## What the task asks
Exact copies of the line with "ブリスは以前から外国のモデルやセレブたちに" and of all lines after it through the end of the entries are required, and no other lines.

## Supplied material
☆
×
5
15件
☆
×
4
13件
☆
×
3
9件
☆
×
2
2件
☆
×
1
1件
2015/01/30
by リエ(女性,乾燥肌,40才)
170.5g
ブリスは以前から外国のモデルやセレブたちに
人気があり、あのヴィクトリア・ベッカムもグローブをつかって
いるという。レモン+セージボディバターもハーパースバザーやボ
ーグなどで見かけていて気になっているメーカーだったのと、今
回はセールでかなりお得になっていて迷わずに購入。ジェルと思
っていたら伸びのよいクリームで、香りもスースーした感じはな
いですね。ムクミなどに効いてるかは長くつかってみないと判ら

## Result of the exercise
ブリスは以前から外国のモデルやセレブたちに
人気があり、あのヴィクトリア・ベッカムもグローブをつかって
いるという。レモン+セージボディバターもハーパースバザーやボ
ーグなどで見かけていて気になっているメーカーだったのと、今
回はセールでかなりお得になっていて迷わずに購入。ジェルと思
っていたら伸びのよいクリームで、香りもスースーした感じはな
いですね。ムクミなどに効いてるかは長くつかってみないと判ら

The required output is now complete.